Now, we subtract equation (2) from equation (1). Why: Subtracting these two equations will cause all terms with even-indexed coefficients ($C_0, C_2, C_4, \ldots$) to cancel out, while all terms with odd-indexed coefficients ($C_1, C_3, C_5, \ldots$) will be added together (doubled). This isolates the sum we need.

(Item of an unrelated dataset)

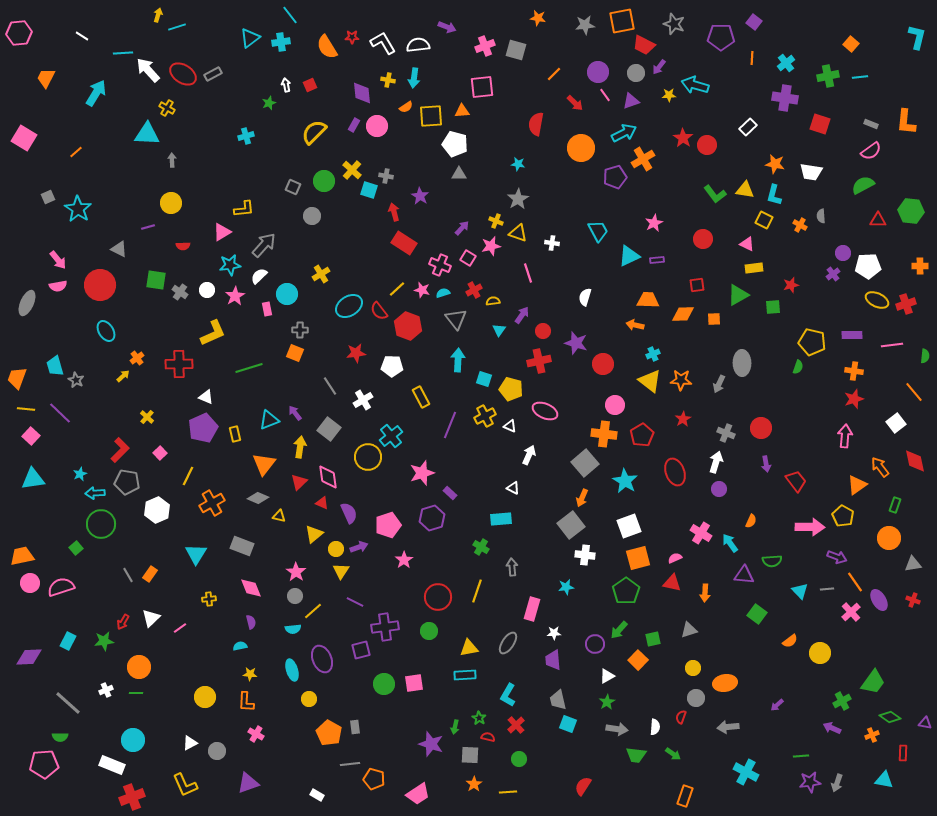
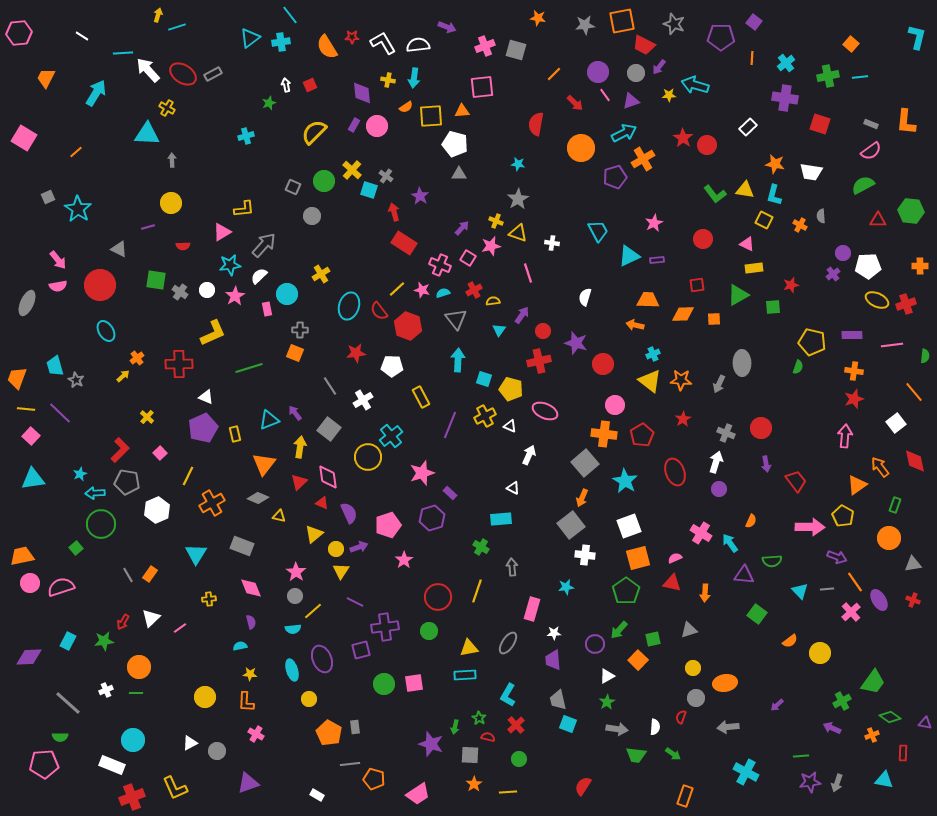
gray cross at (386, 176): rotated 24 degrees clockwise
cyan ellipse at (349, 306): rotated 40 degrees counterclockwise
yellow L-shape at (185, 785): moved 10 px left, 3 px down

$(1) - (2):$ $\left( \frac{2^{12}-1}{12} \right) - \left( \frac{1}{12} \right) = \left( {^{11}C_0} + \frac{{^{11}C_1}}{2} + \frac{{^{11}C_2}}{3} + \cdots + \frac{{^{11}C_{11}}}{12} \right) - \left( {^{11}C_0} - \frac{{^{11}C_1}}{2} + \frac{{^{11}C_2}}{3} - \cdots - \frac{{^{11}C_{11}}}{12} \right)$ Simplifying the LHS: $\text{LHS} = \frac{2^{12}-1-1}{12} = \frac{2^{12}-2}{12}$ Simplifying the RHS: $\text{RHS} = 2 \left( \frac{{^{11}C_1}}{2} + \frac{{^{11}C_3}}{4} + \frac{{^{11}C_5}}{6} + \frac{{^{11}C_7}}{8} + \frac{{^{11}C_9}}{10} + \frac{{^{11}C_{11}}}{12} \right)$ The sum on the RHS matches the form $\sum_{r=0}^5 \frac{{ }^{11} C_{2 r+1}}{2 r+2}$. So, we have: $\frac{2^{12}-2}{12} = 2 \sum_{r=0}^5 \frac{{ }^{11} C_{2 r+1}}{2 r+2}$ Divide by 2 to find the required sum: $\sum_{r=0}^5 \frac{{ }^{11} C_{2 r+1}}{2 r+2} = \frac{2^{12}-2}{2 \times 12} = \frac{2(2^{11}-1)}{24} = \frac{2^{11}-1}{12}$

6. Final Calculation and GCD Check

Now we calculate the numerical value of the sum: We know $2^{11} = 2048$. $\sum_{r=0}^5 \frac{{ }^{11} C_{2 r+1}}{2 r+2} = \frac{2048-1}{12} = \frac{2047}{12}$ The problem states that the sum is $\frac{m}{n}$ where $\operatorname{gcd}(m, n)=1$. Here, $m = 2047$ and $n = 12$. We need to check if $m$ and $n$ are coprime. The prime factors of $n=12$ are $2$ and $3$. $2047$ is not divisible by $2$ (it's an odd number). Sum of digits of $2047 = 2+0+4+7 = 13$, which is not divisible by $3$. Therefore, $\operatorname{gcd}(2047, 12)=1$. Finally, we need to find $m-n$: $m-n = 2047 - 12 = 2035$

7. Tips for Success

• Recognize the pattern: When you see binomial coefficients divided by $r+k$, think about integrating the binomial expansion.
• Choose limits wisely: The limits of integration ($0$ to $1$, $-1$ to $0$, etc.) are chosen to simplify the resulting sum and isolate the desired terms.
• Careful with signs: When evaluating definite integrals, especially with negative lower limits, be meticulous with the signs. An error in one sign can completely change the result.
• Check GCD: Always perform the $\operatorname{gcd}$ check to ensure the fraction is in its simplest form before calculating $m-n$.

8. Key Takeaway

This problem demonstrates a powerful technique for evaluating sums involving binomial coefficients divided by linear terms using integral calculus. By integrating the binomial expansion $(1+x)^n$ over suitable intervals and combining the resulting series, we can selectively isolate and sum odd or even indexed binomial coefficients. This method is a versatile tool in combinatorial problems.